Re: Custom/Foreign-Join-APIs (Re: [v9.5] Custom Plan API)

From: Robert Haas <robertmhaas(at)gmail(dot)com>
To: Kouhei Kaigai <kaigai(at)ak(dot)jp(dot)nec(dot)com>
Cc: Tom Lane <tgl(at)sss(dot)pgh(dot)pa(dot)us>, Ashutosh Bapat <ashutosh(dot)bapat(at)enterprisedb(dot)com>, Thom Brown <thom(at)linux(dot)com>, Shigeru Hanada <shigeru(dot)hanada(at)gmail(dot)com>, "pgsql-hackers(at)postgreSQL(dot)org" <pgsql-hackers(at)postgresql(dot)org>
Subject: Re: Custom/Foreign-Join-APIs (Re: [v9.5] Custom Plan API)
Date: 2015-03-18 15:56:17
Message-ID: CA+TgmoaHTano5mE2MLyk9E9vVFgJKZUD6QmaV072WBu7Be-8WA@mail.gmail.com
Views: Raw Message | Whole Thread | Download mbox | Resend email
Thread:
Lists: pgsql-hackers

On Wed, Mar 18, 2015 at 9:33 AM, Kouhei Kaigai <kaigai(at)ak(dot)jp(dot)nec(dot)com> wrote:
>> On Wed, Mar 18, 2015 at 2:34 AM, Kouhei Kaigai <kaigai(at)ak(dot)jp(dot)nec(dot)com> wrote:
>> > So, overall consensus for the FDW hook location is just before the set_chepest()
>> > at standard_join_search() and merge_clump(), isn't it?
>>
>> Yes, I think so.
>>
>> > Let me make a design of FDW hook to reduce code duplications for each FDW driver,
>> > especially, to identify baserel/joinrel to be involved in this join.
>>
>> Great, thanks!
>>
>> One issue, which I think Ashutosh alluded to upthread, is that we need
>> to make sure it's not unreasonably difficult for foreign data wrappers
>> to construct the FROM clause of an SQL query to be pushed down to the
>> remote side.
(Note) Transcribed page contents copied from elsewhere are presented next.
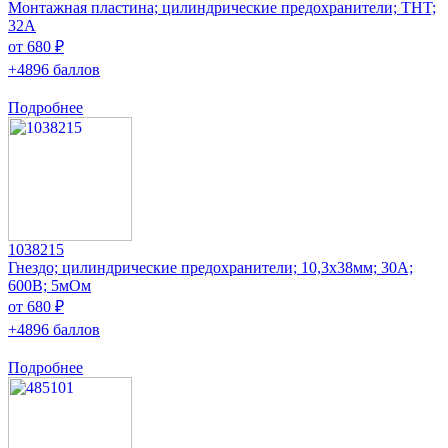
Монтажная пластина; цилиндрические предохранители; THT;
32А
от 680 ₽
+4896 баллов
Подробнее
1038215
Гнездо; цилиндрические предохранители; 10,3x38мм; 30А;
600В; 5мОм
от 680 ₽
+4896 баллов
Подробнее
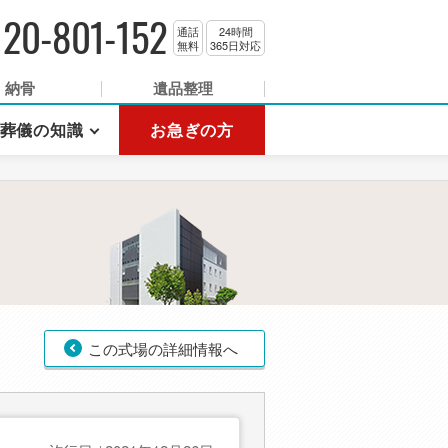
120-801-152
通話
24時間
無料
365日対応
納骨
遺品整理
葬儀の知識
お急ぎの方
この式場の詳細情報へ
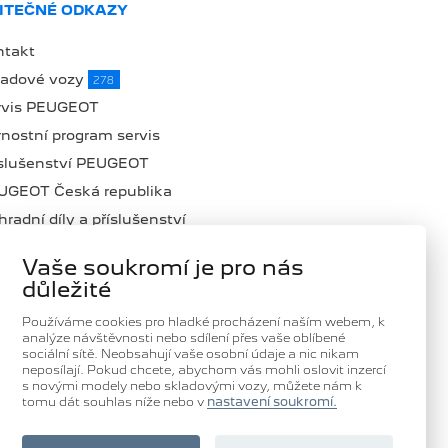
ITEČNÉ ODKAZY
ntakt
ladové vozy
278
rvis PEUGEOT
nostní program servis
íslušenství PEUGEOT
UGEOT Česká republika
radní díly a příslušenství
lná místa
Vaše soukromí je pro nás
ub Domanský
důležité
oč zvolit DOMANSKÝ
Používáme cookies pro hladké procházení naším webem, k
ntrum Peugeot Professional
analýze návštěvnosti nebo sdílení přes vaše oblíbené
sociální sítě. Neobsahují vaše osobní údaje a nic nikam
neposílají. Pokud chcete, abychom vás mohli oslovit inzercí
s novými modely nebo skladovými vozy, můžete nám k
tomu dát souhlas níže nebo v
nastavení soukromí.
SLEDUJTE NÁS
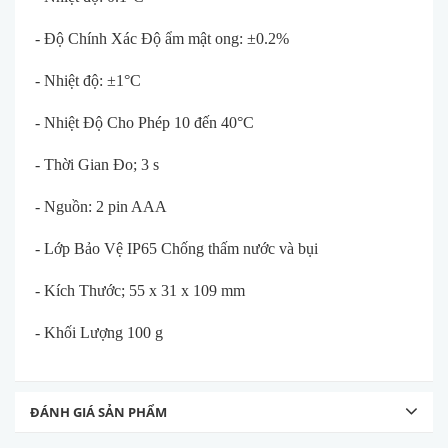
- Độ Chính Xác Độ ẩm mật ong: ±0.2%
- Nhiệt độ: ±1°C
- Nhiệt Độ Cho Phép 10 đến 40°C
- Thời Gian Đo; 3 s
- Nguồn: 2 pin AAA
- Lớp Bảo Vệ IP65 Chống thấm nước và bụi
- Kích Thước; 55 x 31 x 109 mm
- Khối Lượng 100 g
ĐÁNH GIÁ SẢN PHẨM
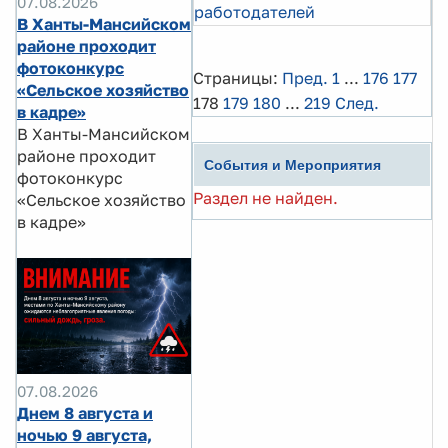
07.08.2026
работодателей
В Ханты-Мансийском
районе проходит
фотоконкурс
Страницы:
Пред.
1
...
176
177
«Сельское хозяйство
178
179
180
...
219
След.
в кадре»
В Ханты-Мансийском
районе проходит
События и Мероприятия
фотоконкурс
Раздел не найден.
«Сельское хозяйство
в кадре»
07.08.2026
Днем 8 августа и
ночью 9 августа,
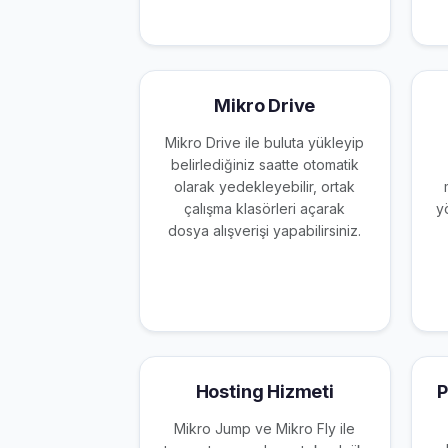
Mikro Drive
Mikro Drive ile buluta yükleyip
belirlediğiniz saatte otomatik
olarak yedekleyebilir, ortak
çalışma klasörleri açarak
y
dosya alışverişi yapabilirsiniz.
Hosting Hizmeti
P
Mikro Jump ve Mikro Fly ile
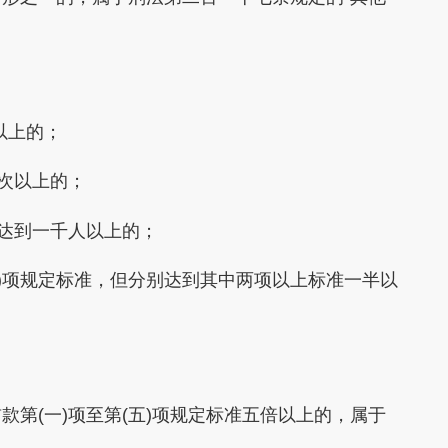
以上的；
次以上的；
达到一千人以上的；
四)项规定标准，但分别达到其中两项以上标准一半以
(一)项至第(五)项规定标准五倍以上的，属于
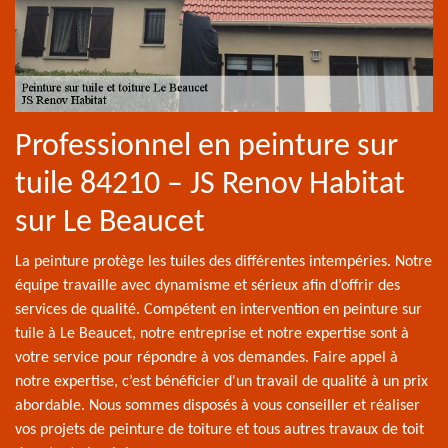
Professionnel en peinture sur
tuile 84210 – JS Renov Habitat
sur Le Beaucet
La peinture protège les tuiles des différentes intempéries. Notre
équipe travaille avec dynamisme et sérieux afin d’offrir des
services de qualité. Compétent en intervention en peinture sur
tuile à Le Beaucet, notre entreprise et notre expertise sont à
votre service pour répondre à vos demandes. Faire appel à
notre expertise, c’est bénéficier d'un travail de qualité à un prix
abordable. Nous sommes disposés à vous conseiller et réaliser
vos projets de peinture de toiture et tous autres travaux de toit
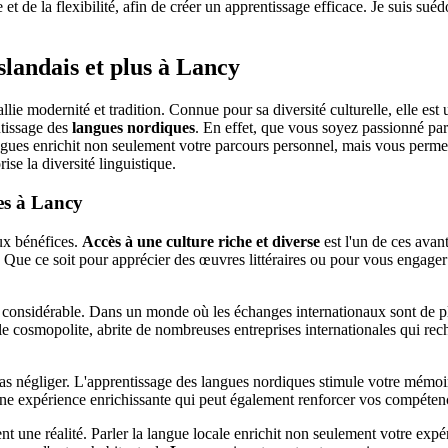
et de la flexibilité, afin de créer un apprentissage efficace. Je suis sué
slandais et plus à Lancy
lie modernité et tradition. Connue pour sa diversité culturelle, elle est u
ntissage des
langues nordiques
. En effet, que vous soyez passionné par 
angues enrichit non seulement votre parcours personnel, mais vous perme
e la diversité linguistique.
es à Lancy
x bénéfices.
Accès à une culture riche et diverse
est l'un de ces avan
lle. Que ce soit pour apprécier des œuvres littéraires ou pour vous engag
 considérable. Dans un monde où les échanges internationaux sont de pl
ille cosmopolite, abrite de nombreuses entreprises internationales qui
as négliger. L'apprentissage des langues nordiques stimule votre mémoir
 une expérience enrichissante qui peut également renforcer vos compéten
nt une réalité. Parler la langue locale enrichit non seulement votre ex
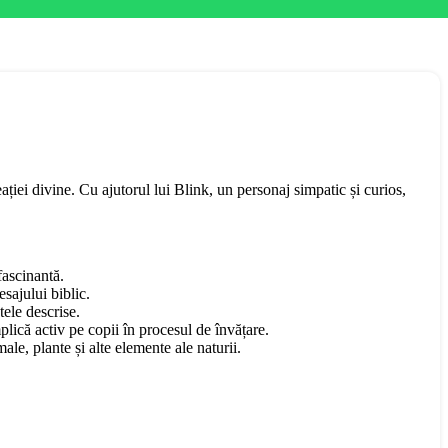
ației divine. Cu ajutorul lui Blink, un personaj simpatic și curios,
fascinantă.
esajului biblic.
tele descrise.
mplică activ pe copii în procesul de învățare.
ale, plante și alte elemente ale naturii.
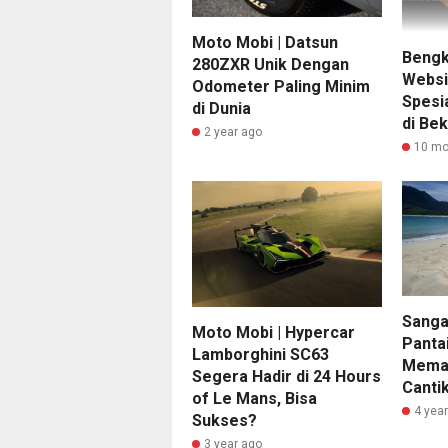
Moto Mobi | Datsun
Bengk
280ZXR Unik Dengan
Websi
Odometer Paling Minim
Spesia
di Dunia
di Bek
2 year ago
10 mo
Sanga
Moto Mobi | Hypercar
Panta
Lamborghini SC63
Meman
Segera Hadir di 24 Hours
Cantik
of Le Mans, Bisa
4 yea
Sukses?
3 year ago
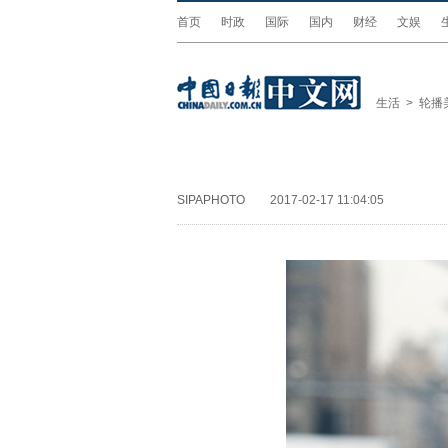
首页
时政
国际
国内
财经
文娱
生活
>
轮播
SIPAPHOTO
2017-02-17 11:04:05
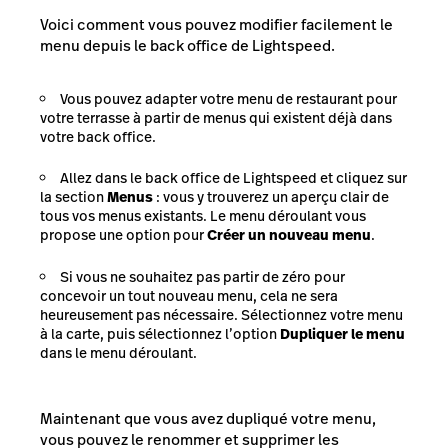
Voici comment vous pouvez modifier facilement le
menu depuis le back office de Lightspeed.
Vous pouvez adapter votre menu de restaurant pour
votre terrasse à partir de menus qui existent déjà dans
votre back office.
Allez dans le back office de Lightspeed et cliquez sur
la section
Menus
: vous y trouverez un aperçu clair de
tous vos menus existants. Le menu déroulant vous
propose une option pour
Créer un nouveau menu
.
Si vous ne souhaitez pas partir de zéro pour
concevoir un tout nouveau menu, cela ne sera
heureusement pas nécessaire. Sélectionnez votre menu
à la carte, puis sélectionnez l’option
Dupliquer le menu
dans le menu déroulant.
Maintenant que vous avez dupliqué votre menu,
vous pouvez le renommer et supprimer les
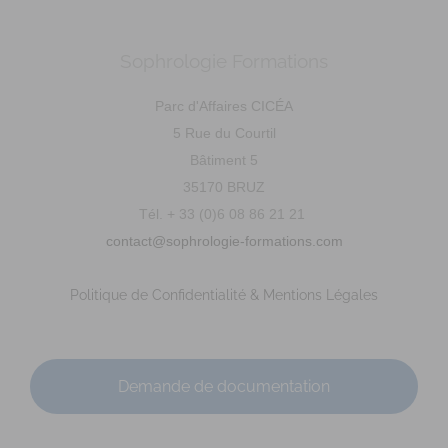
Sophrologie Formations
CHALMEL Christine (50560)
Supervisé(e)
Téléconsultation possible
RNCP
Parc d'Affaires CICÉA
Santé
Entreprise
Education
Social
Emploi
5 Rue du Courtil
Sport
Bâtiment 5
20 Rue des Frères Lacolley, Gouville-sur-Mer, France
35170 BRUZ
64.95 km
Tél. + 33 (0)6 08 86 21 21
0610615309
0610615309
contact@sophrologie-formations.com
chalmel.christine@gmail.com
https://co-transformaction.fr/
Politique de Confidentialité & Mentions Légales
Adresse : 20 rue des Frères Lacolley Code Postal : 50560
Ville : GOUVILLE SUR MER Numéro de SIRET...
Demande de documentation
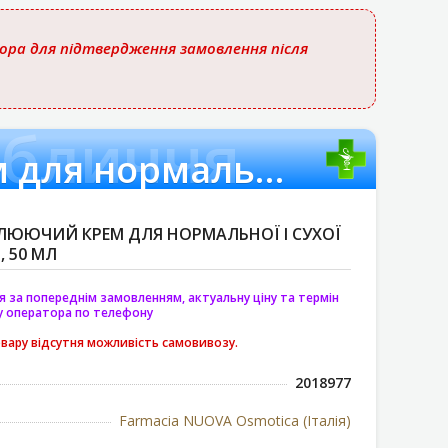
тора для підтвердження замовлення після
обличчя
Легкий відновлюючий крем для нормальної і сухої шкіри обличчя
ЛЮЮЧИЙ КРЕМ ДЛЯ НОРМАЛЬНОЇ І СУХОЇ
 50 МЛ
я за попереднім замовленням, актуальну ціну та термін
у оператора по телефону
овару відсутня можливість самовивозу.
2018977
Farmacia NUOVA Osmotica (Італія)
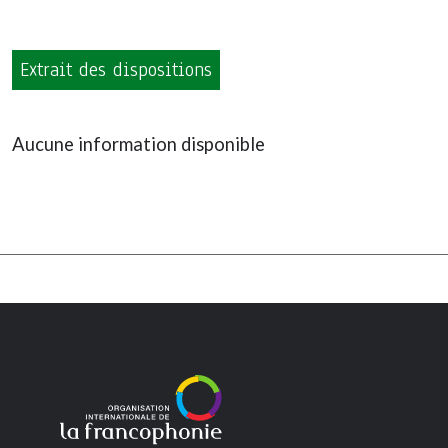
Extrait des dispositions
Aucune information disponible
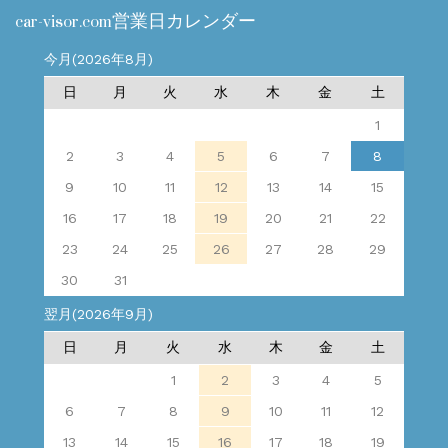
car-visor.com営業日カレンダー
今月(2026年8月)
日
月
火
水
木
金
土
1
2
3
4
5
6
7
8
9
10
11
12
13
14
15
16
17
18
19
20
21
22
23
24
25
26
27
28
29
30
31
翌月(2026年9月)
日
月
火
水
木
金
土
1
2
3
4
5
6
7
8
9
10
11
12
13
14
15
16
17
18
19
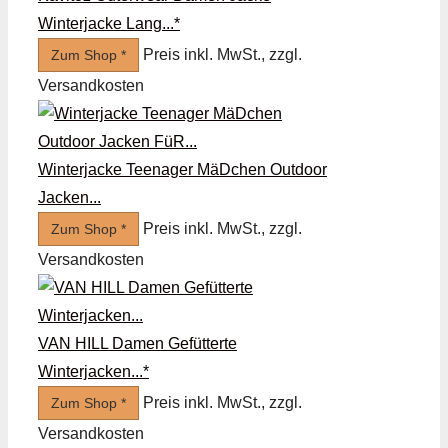
Winterjacke Lang...*
Preis inkl. MwSt., zzgl.
Zum Shop *
Versandkosten
Winterjacke Teenager MäDchen Outdoor
Jacken...
Preis inkl. MwSt., zzgl.
Zum Shop *
Versandkosten
VAN HILL Damen Gefütterte
Winterjacken...*
Preis inkl. MwSt., zzgl.
Zum Shop *
Versandkosten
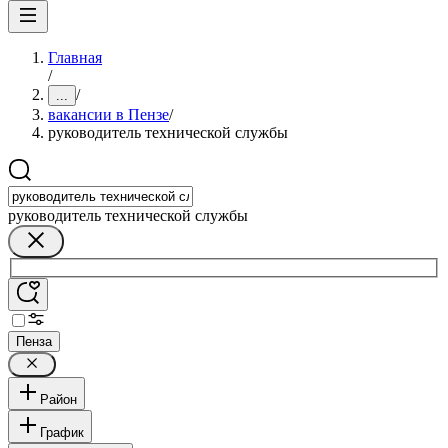
Главная
/
/
...
вакансии в Пензе
/
руководитель технической службы
руководитель технической службы
Пенза
Район
График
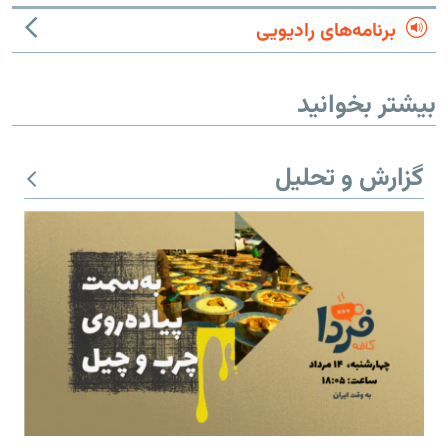
برنامه‌های رادیویی
بیشتر بخوانید
گزارش و تحلیل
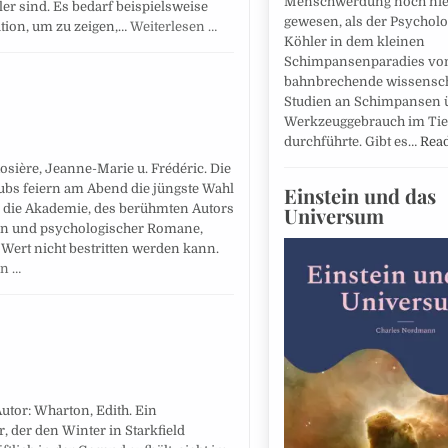
Menschwerdung noch nie
ler sind. Es bedarf beispielsweise
gewesen, als der Psychol
tion, um zu zeigen,…
Weiterlesen …
Köhler in dem kleinen
Schimpansenparadies von
bahnbrechende wissensch
Studien an Schimpansen 
Werkzeuggebrauch im Tie
durchführte. Gibt es…
Rea
Rosière, Jeanne-Marie u. Frédéric. Die
ubs feiern am Abend die jüngste Wahl
Einstein und das
n die Akademie, des berühmten Autors
Universum
ien und psychologischer Romane,
 Wert nicht bestritten werden kann.
en …
utor: Wharton, Edith. Ein
 der den Winter in Starkfield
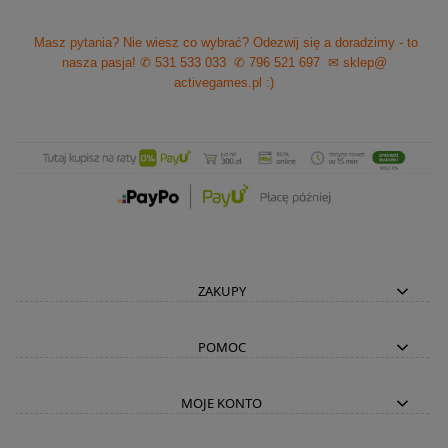
Masz pytania? Nie wiesz co wybrać? Odezwij się a doradzimy - to
nasza pasja!
✆ 531 533 033
✆ 796 521 697
✉ sklep@
activegames.pl
:)
ZAKUPY
POMOC
MOJE KONTO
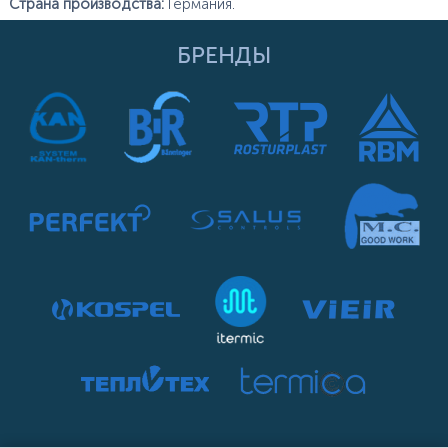
Страна производства:
Германия.
БРЕНДЫ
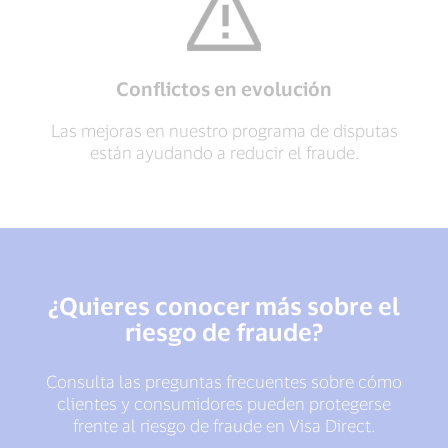
Conflictos en evolución
Las mejoras en nuestro programa de disputas
están ayudando a reducir el fraude.
¿Quieres conocer más sobre el
riesgo de fraude?
Consulta las preguntas frecuentes sobre cómo
clientes y consumidores pueden protegerse
frente al riesgo de fraude en Visa Direct.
It should be simple when there are only inner joins
>> involved, but when there are all outer joins it might be a bit
>> complex. It would be very good if someone could try to write that
>> code, based on the new hook locations, and see how it turns out, so
>> that we can figure out how to address any issues that may crop up
>> there.
>>
> Here is an idea that provides a common utility function that break down
> the supplied RelOptInfo of joinrel into a pair of join-type and a list of
> baserel/joinrel being involved in the relations join. It intends to be
> called by FDW driver to list up underlying relations.
> IIUC, root->join_info_list will provide information of how relations are
> combined to the upper joined relations, thus, I expect it is not
> unreasonably complicated way to solve.
> Once a RelOptInfo of the target joinrel is broken down into multiple sub-
> relations (N>=2 if all inner join, elsewhere N=2), FDW driver can
> reference the RestrictInfo to be used in relations join.
>
> Anyway, I'll try to investigate the existing code for more detail today,
> to clarify whether the above approach is feasible.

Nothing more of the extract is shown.